1 The problem of ancestrality, for the uninitiated, goes like this: there seems to be a problem that emerges when ‘correlationist’  philosophies attempt to think a discourse that would claim to be able to speak about objects and events which are not only prior to the correlation in question, but in which the correlation itself arises as one event among others. It’s not that the correlationist philosopher has nothing to say about the discourse of the scientist, but that the she must posit a layer of meaning more primordial than the scientific one, so that what the scientist is really saying requires a kind of translation. The scientist’s language is subtly translated by the philosopher’s meta-reflection on the correlate: what the scientist’s reflections amount to more precisely is not simply ‘x occurred,’ or ‘there is y,’ but x occurred/there is y for humans, for the kind of observer who can make sense of x and y. Meillassoux thinks this forces you into a fideism, not with regard to manifest facts, but with regard to speculative claims about any absolute which gives the world as such.

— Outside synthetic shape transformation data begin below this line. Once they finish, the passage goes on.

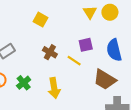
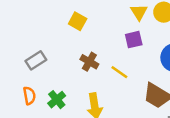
purple square: (86, 45) -> (134, 40), moved

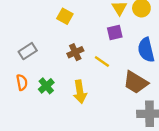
brown cross: (89, 62) -> (75, 52), turned 35

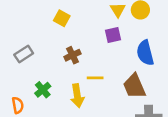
yellow line: (102, 61) -> (95, 78), moved, turned -35
orange semicircle: (22, 82) -> (18, 105), moved
brown trapezoid: (136, 82) -> (134, 86), turned 36

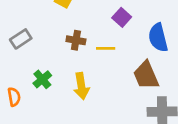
purple square: (113, 35) -> (122, 17), turned -35
brown cross: (73, 55) -> (76, 40), turned 35
yellow line: (95, 78) -> (106, 48), moved

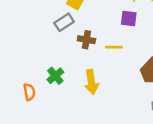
purple square: (122, 17) -> (129, 19), turned -35
gray rectangle: (21, 39) -> (64, 22), moved

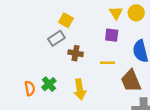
yellow line: (114, 47) -> (107, 63), moved
orange semicircle: (29, 92) -> (30, 88), moved

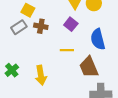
purple square: (112, 35) -> (71, 24), turned 32
brown cross: (76, 53) -> (41, 26), moved

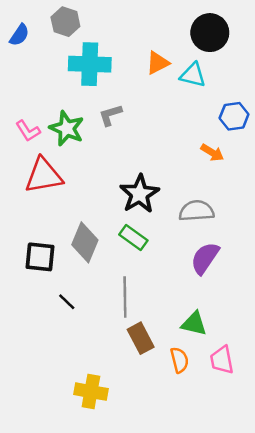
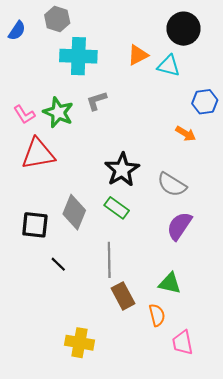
gray semicircle: (196, 211) -> (172, 185), turned -144
pink trapezoid: (222, 360) -> (182, 343), moved

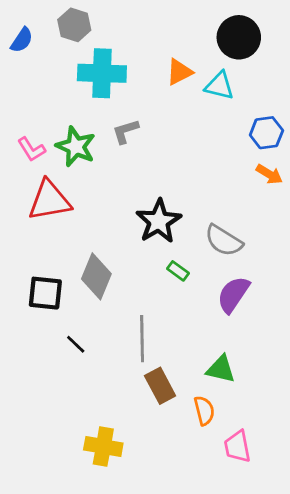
orange arrow: (186, 134) -> (269, 174), moved
green rectangle: (117, 208) -> (178, 271), moved, size x0.7

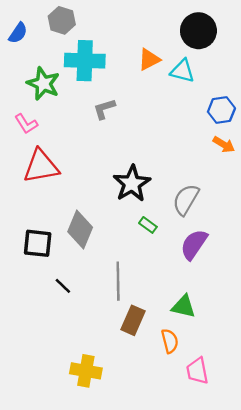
green star: (76, 147) -> (43, 84), moved
gray semicircle: (224, 241) -> (186, 200), turned 88
brown rectangle: (160, 386) -> (133, 320), turned 52

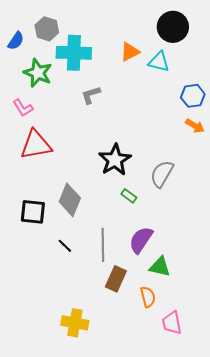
gray hexagon: (62, 20) -> (47, 29), moved
blue semicircle: (18, 33) -> (16, 41), moved
purple semicircle: (194, 244) -> (141, 240), moved
black line: (63, 286) -> (65, 246), moved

2 “Not empiricism, and yet realism in philosophy, that is the hardest thing.“ Ludwig Wittgenstein, Remarks on the Foundations of Mathematics, 325.

3 Ludwig Wittgenstein, Culture and Value, 15.

4 Wittgenstein’s anti-theoretical stance would, of course, preclude him from offering this kind of account.

5 Daniel Colucciello Barber’s reading of Deleuze has been invaluable in clarifying this point for me. See in particular Daniel Colucciello Barber, Deleuze and the Naming of God: Post-Secularism and the Future of Immanence (Edinburgh: Edinburgh University Press, 2014).